I primi sono sostenitori del potente religioso Muqtada al-Sadr, ritenuto il vincitore delle elezioni. Da giorni hanno occupato il piazzale del Parlamento con un gigantesco sit-in. Protestano per la situazione di stallo che vive il Paese dopo le elezioni dello scorso ottobre che hanno visto prevalere proprio al-Sadr. Quest’ultimo ha ordinato ai suoi deputati di dimettersi lo scorso giugno. I rivali del Scf non riescono però a trovare un fronte compatto con gli ex-alleati dei sadristi: il Partito Democratico del Kurdistan e il blocco sunnita.

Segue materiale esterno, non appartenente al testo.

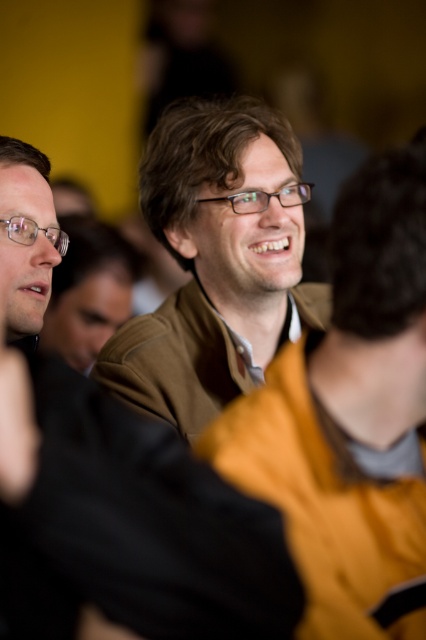 Is brown matte jacket at center to the left of brown leather jacket at center from the viewer's perspective?

Yes, brown matte jacket at center is to the left of brown leather jacket at center.

Describe the element at coordinates (112, 483) in the screenshot. I see `brown matte jacket at center` at that location.

Is point (28, 340) positioned before point (393, 493)?

No, it is behind (393, 493).

You are a GUI agent. You are given a task and a screenshot of the screen. Output one action in this format:
    pyautogui.click(x=<x>, y=<y>)
    Task: Click on the brown matte jacket at center
    This screenshot has height=640, width=426.
    Given the screenshot: What is the action you would take?
    click(112, 483)

Consider the image. Does brown matte jacket at center have a greater height compared to matte brown jacket at center?

In fact, brown matte jacket at center may be shorter than matte brown jacket at center.

Is brown matte jacket at center thinner than matte brown jacket at center?

Yes, brown matte jacket at center is thinner than matte brown jacket at center.

Is point (43, 433) closer to camera compared to point (316, 316)?

Yes.

This screenshot has height=640, width=426. In order to click on brown matte jacket at center in this screenshot , I will do `click(112, 483)`.

Does brown leather jacket at center appear under matte brown jacket at center?

Yes, brown leather jacket at center is below matte brown jacket at center.

Does brown leather jacket at center have a greater height compared to matte brown jacket at center?

In fact, brown leather jacket at center may be shorter than matte brown jacket at center.

Which is in front, point (296, 356) or point (181, 131)?

Point (296, 356) is in front.

Image resolution: width=426 pixels, height=640 pixels. Find the location of `brown leather jacket at center`. brown leather jacket at center is located at coordinates (350, 416). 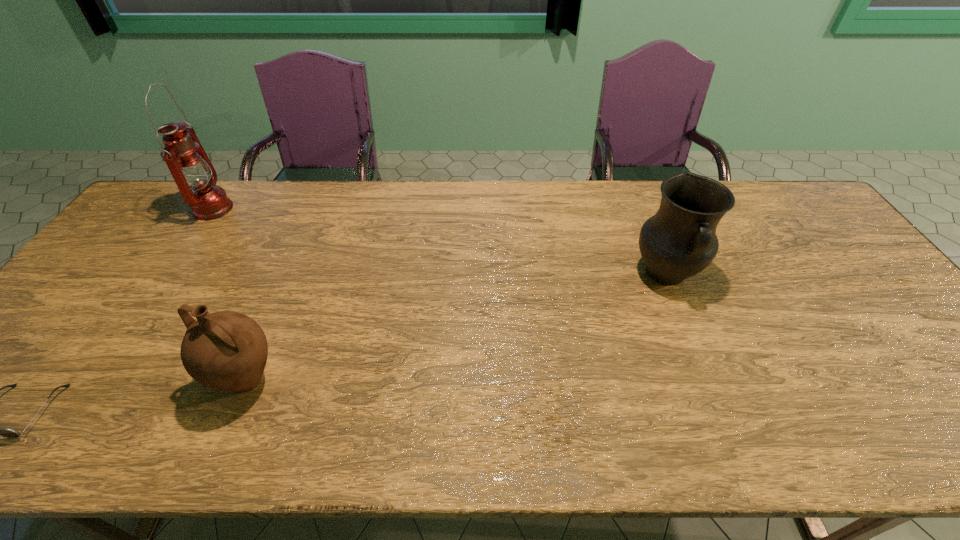 Where is `the second closest object to the right pitcher`? The width and height of the screenshot is (960, 540). the second closest object to the right pitcher is located at coordinates (192, 170).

Dieci mesi dopo l’Iraq è ancora in cerca di una stabilità di governo. C’è anche la contro protesta dei rivali di al-Sadr, riuniti nel Scf, e sostenitori della candidatura a primo ministro di Mohammed al Sudani, esponente dei partiti filo-iraniani. La situazione si è quindi ingarbugliata. Si temono scontri che possono far esplodere una tensione già molto alta. Forze di sicurezza in stato di massima allerta. E il primo ministro in carica, Mustafa al Kadhimi, invita le forze politiche a costituire una commissione mista per definire una road map che porti a una soluzione. Altrimenti, dice, le conseguenze potrebbero essere terribili.